- **TASK ITEM**
Return only the lines running from the one that contains "Mulai cek gratis →" through the end of the entries, exactly, both ends included. Omit pictures.

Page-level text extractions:
=-=-=
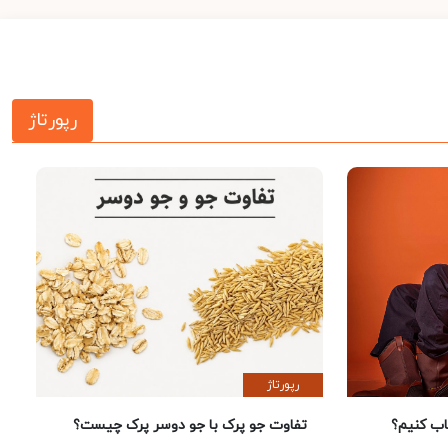
رپورتاژ
رپورتاژ
 کنیم؟
تفاوت جو پرک با جو دوسر پرک چیست؟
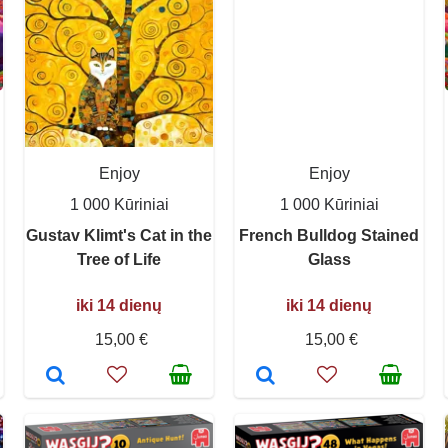
Enjoy
Enjoy
1 000 Kūriniai
1 000 Kūriniai
Gustav Klimt's Cat in the
French Bulldog Stained
Tree of Life
Glass
iki 14 dienų
iki 14 dienų
15,00 €
15,00 €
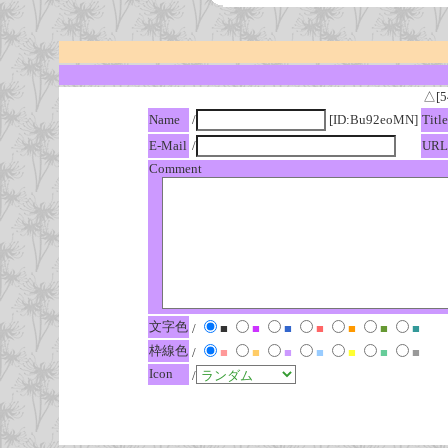
△[5
Name
/
[ID:Bu92eoMN]
Title
E-Mail
/
URL
Comment
文字色
/
■
■
■
■
■
■
■
枠線色
/
■
■
■
■
■
■
■
Icon
/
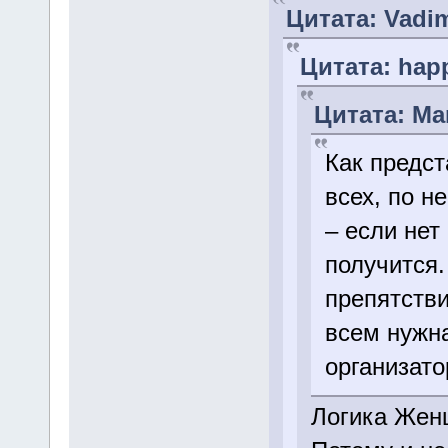
Цитата: Vadim
Цитата: happ
Цитата: Mar
Как предст
всех, по н
– если нет
получится.
препятстви
всем нужна
организато
Логика Жен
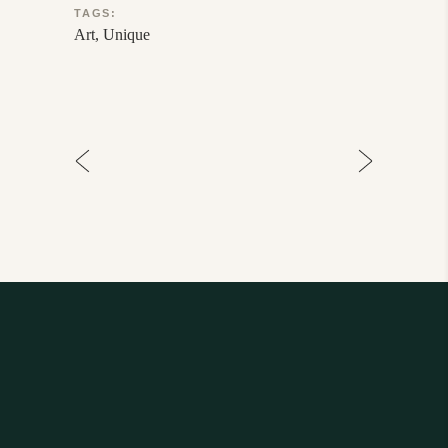
TAGS:
Art
Unique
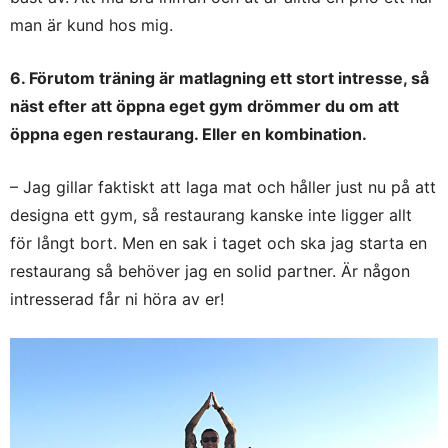
man är kund hos mig.
6. Förutom träning är matlagning ett stort intresse, så
näst efter att öppna eget gym drömmer du om att
öppna egen restaurang. Eller en kombination.
– Jag gillar faktiskt att laga mat och håller just nu på att
designa ett gym, så restaurang kanske inte ligger allt
för långt bort. Men en sak i taget och ska jag starta en
restaurang så behöver jag en solid partner. Är någon
intresserad får ni höra av er!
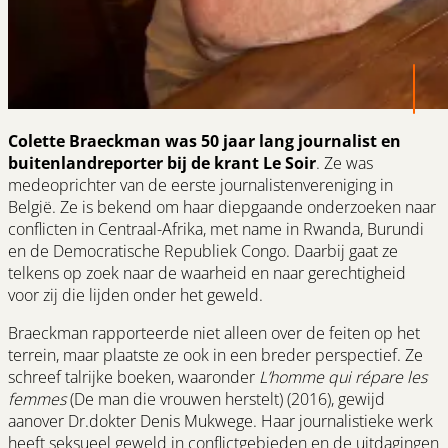
Colette Braeckman was 50 jaar lang journalist en
buitenlandreporter bij de krant Le Soir
. Ze was
medeoprichter van de eerste journalistenvereniging in
België. Ze is bekend om haar diepgaande onderzoeken naar
conflicten in Centraal-Afrika, met name in Rwanda, Burundi
en de Democratische Republiek Congo. Daarbij gaat ze
telkens op zoek naar de waarheid en naar gerechtigheid
voor zij die lijden onder het geweld.
Braeckman rapporteerde niet alleen over de feiten op het
terrein, maar plaatste ze ook in een breder perspectief. Ze
schreef talrijke boeken, waaronder
L’homme qui répare les
femmes
(De man die vrouwen herstelt) (2016), gewijd
aanover Dr.dokter Denis Mukwege. Haar journalistieke werk
heeft seksueel geweld in conflictgebieden en de uitdagingen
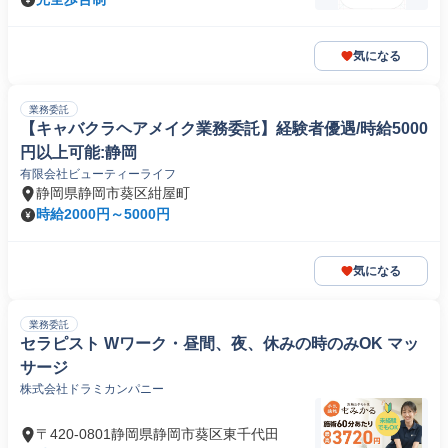
気になる
業務委託
【キャバクラヘアメイク業務委託】経験者優遇/時給5000
円以上可能:静岡
有限会社ビューティーライフ
静岡県静岡市葵区紺屋町
時給2000円～5000円
気になる
業務委託
セラピスト Wワーク・昼間、夜、休みの時のみOK マッ
サージ
株式会社ドラミカンパニー
〒420-0801静岡県静岡市葵区東千代田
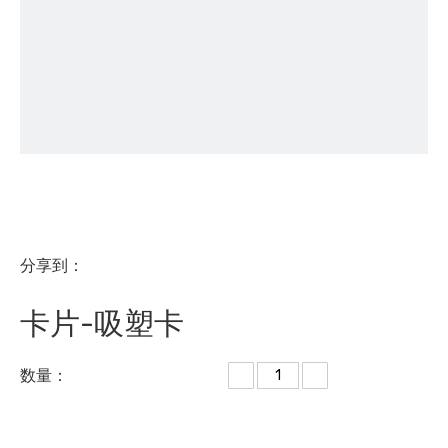
分享到：
卡片-吸塑卡
数量：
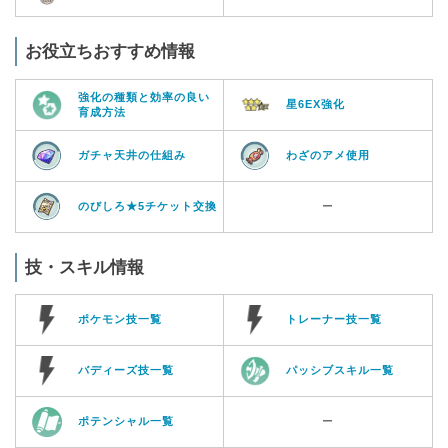
お役立ちおすすめ情報
強化の種類と効率の良い
星6EX強化
育成方法
ガチャ天井の仕組み
わざのアメ使用
のびしろ★5チケット交換
ー
技・スキル情報
ポケモン技一覧
トレーナー技一覧
バディーズ技一覧
パッシブスキル一覧
ポテンシャル一覧
ー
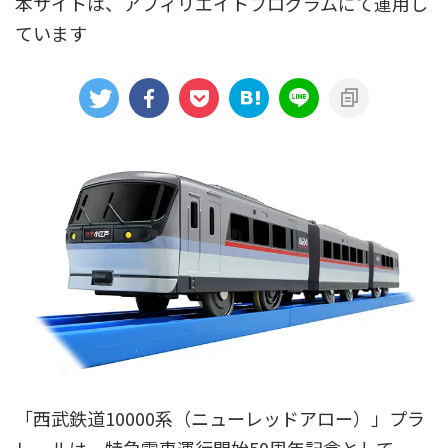
本サイトは、アフィリエイトプログラムにて運用し
ています
アニメシンカリオンあらすじ
イベント限定商品
カプセルプラレール（きかんしゃトーマス）
カプセルプラレール（鉄道会社）
クルーズトレインDXシリーズ
シンカリオンDVD
テコロシリーズ・はじめてのプラレール
ハッピーセット
プラレール博 in TOKYO
ベーシックセット・車両レールセット
レールと情景
レールセット
京急電鉄
京成電鉄グループ
京阪電車
伊豆急行
国鉄
大阪メトロ
富士急行
「西武鉄道10000系（ニューレッドアロー）」プラ
小田急電鉄
新幹線
東京メトロ
東京都交通局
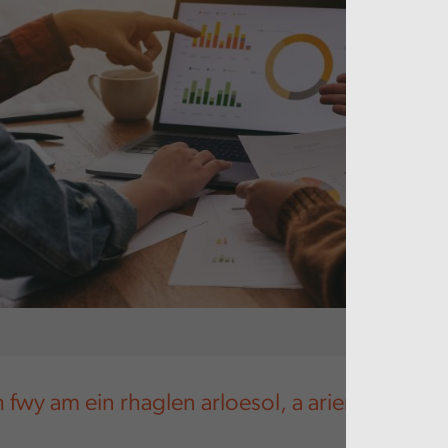
fwy am ein rhaglen arloesol, a ariennir yn lla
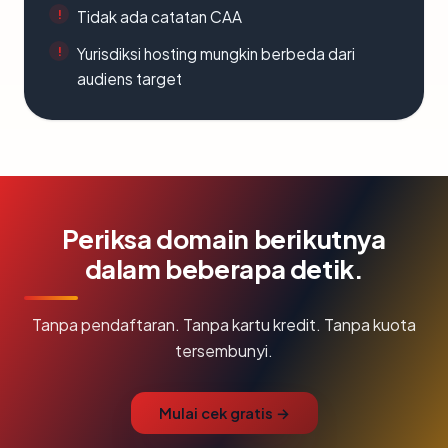
Tidak ada catatan CAA
Yurisdiksi hosting mungkin berbeda dari
audiens target
Periksa domain berikutnya
dalam beberapa detik.
Tanpa pendaftaran. Tanpa kartu kredit. Tanpa kuota
tersembunyi.
Mulai cek gratis →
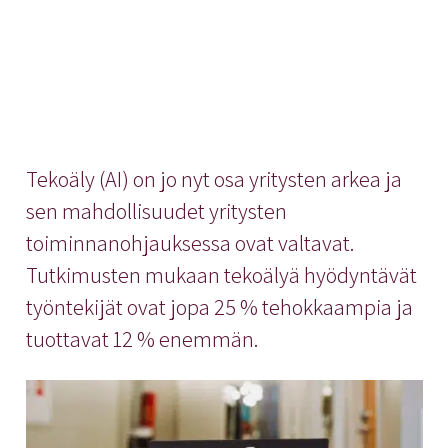
Tekoäly (AI) on jo nyt osa yritysten arkea ja
sen mahdollisuudet yritysten
toiminnanohjauksessa ovat valtavat.
Tutkimusten mukaan tekoälyä hyödyntävät
työntekijät ovat jopa 25 % tehokkaampia ja
tuottavat 12 % enemmän.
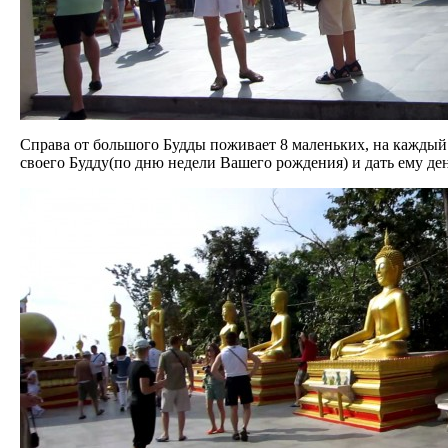
Справа от большого Будды поживает 8 маленьких, на каждый д
своего Будду(по дню недели Вашего рождения) и дать ему дене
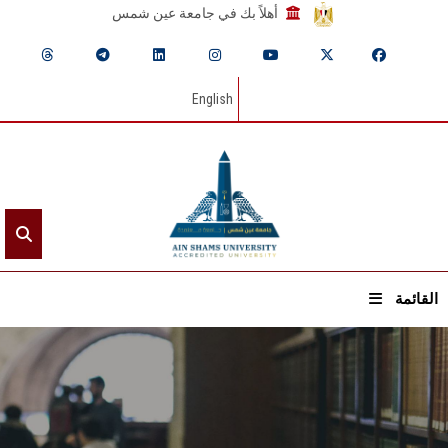
أهلاً بك في جامعة عين شمس
English
القائمة
الرئيسيـة
عن الجامعة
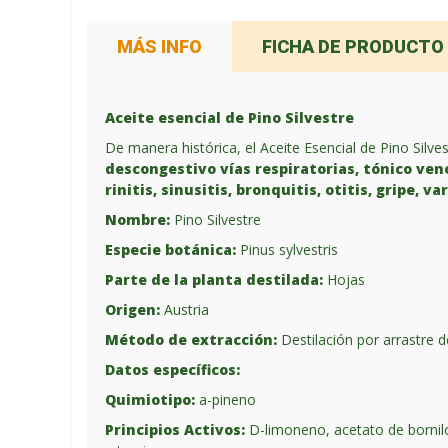
MÁS INFO
FICHA DE PRODUCTO
Aceite esencial de Pino Silvestre
De manera histórica, el Aceite Esencial de Pino Sil
descongestivo vías respiratorias, tónico ven
rinitis, sinusitis, bronquitis, otitis, gripe,
Nombre:
Pino Silvestre
Especie botánica:
Pinus sylvestris
Parte de la planta destilada:
Hojas
Origen:
Austria
Método de extracción:
Destilación por arrastre 
Datos específicos:
Quimiotipo:
a-pineno
Principios Activos:
D-limoneno, acetato de bornilo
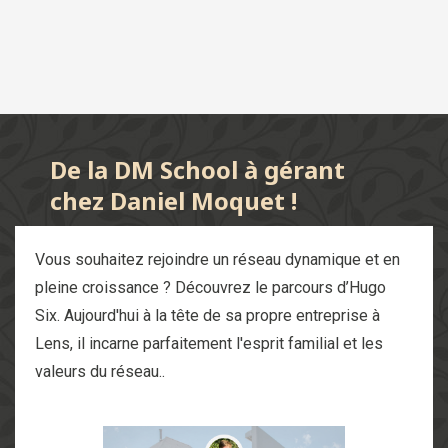
De la DM School à gérant
chez Daniel Moquet !
Vous souhaitez rejoindre un réseau dynamique et en
pleine croissance ? Découvrez le parcours d’Hugo
Six. Aujourd'hui à la tête de sa propre entreprise à
Lens, il incarne parfaitement l'esprit familial et les
valeurs du réseau..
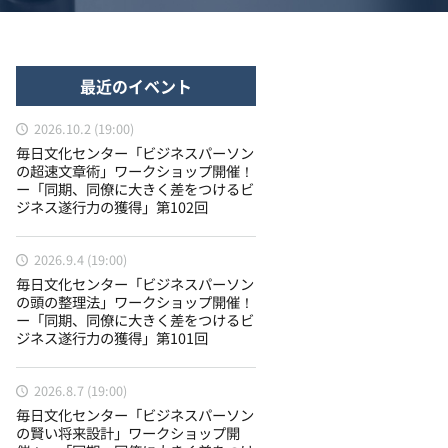
最近のイベント
2026.10.2 (19:00)
毎日文化センター「ビジネスパーソン
の超速文章術」ワークショップ開催！
ー「同期、同僚に大きく差をつけるビ
ジネス遂行力の獲得」第102回
2026.9.4 (19:00)
毎日文化センター「ビジネスパーソン
の頭の整理法」ワークショップ開催！
ー「同期、同僚に大きく差をつけるビ
ジネス遂行力の獲得」第101回
2026.8.7 (19:00)
毎日文化センター「ビジネスパーソン
の賢い将来設計」ワークショップ開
=-=-=
- **ANSWER FOR THE TASK**
Mulai cek gratis →
Tekoäly (AI) on jo nyt osa yritysten arkea ja
sen mahdollisuudet yritysten
toiminnanohjauksessa ovat valtavat.
Tutkimusten mukaan tekoälyä hyödyntävät
työntekijät ovat jopa 25 % tehokkaampia ja
tuottavat 12 % enemmän.
Справа от большого Будды поживает 8 маленьких, на каждый д
своего Будду(по дню недели Вашего рождения) и дать ему дене
أهلاً بك في جامعة عين شمس
English
القائمة
الرئيسيـة
عن الجامعة
MÁS INFO
FICHA DE PRODUCTO
Aceite esencial de Pino Silvestre
De manera histórica, el Aceite Esencial de Pino Sil
descongestivo vías respiratorias, tónico ven
rinitis, sinusitis, bronquitis, otitis, gripe,
Nombre:
Pino Silvestre
Especie botánica:
Pinus sylvestris
Parte de la planta destilada:
Hojas
Origen:
Austria
Método de extracción:
Destilación por arrastre 
Datos específicos:
Quimiotipo:
a-pineno
Principios Activos:
D-limoneno, acetato de bornilo
De la DM School à gérant
chez Daniel Moquet !
Vous souhaitez rejoindre un réseau dynamique et en
pleine croissance ? Découvrez le parcours d’Hugo
Six. Aujourd'hui à la tête de sa propre entreprise à
Lens, il incarne parfaitement l'esprit familial et les
valeurs du réseau..
最近のイベント
2026.10.2 (19:00)
毎日文化センター「ビジネスパーソン
の超速文章術」ワークショップ開催！
ー「同期、同僚に大きく差をつけるビ
ジネス遂行力の獲得」第102回
2026.9.4 (19:00)
毎日文化センター「ビジネスパーソン
の頭の整理法」ワークショップ開催！
ー「同期、同僚に大きく差をつけるビ
ジネス遂行力の獲得」第101回
2026.8.7 (19:00)
毎日文化センター「ビジネスパーソン
の賢い将来設計」ワークショップ開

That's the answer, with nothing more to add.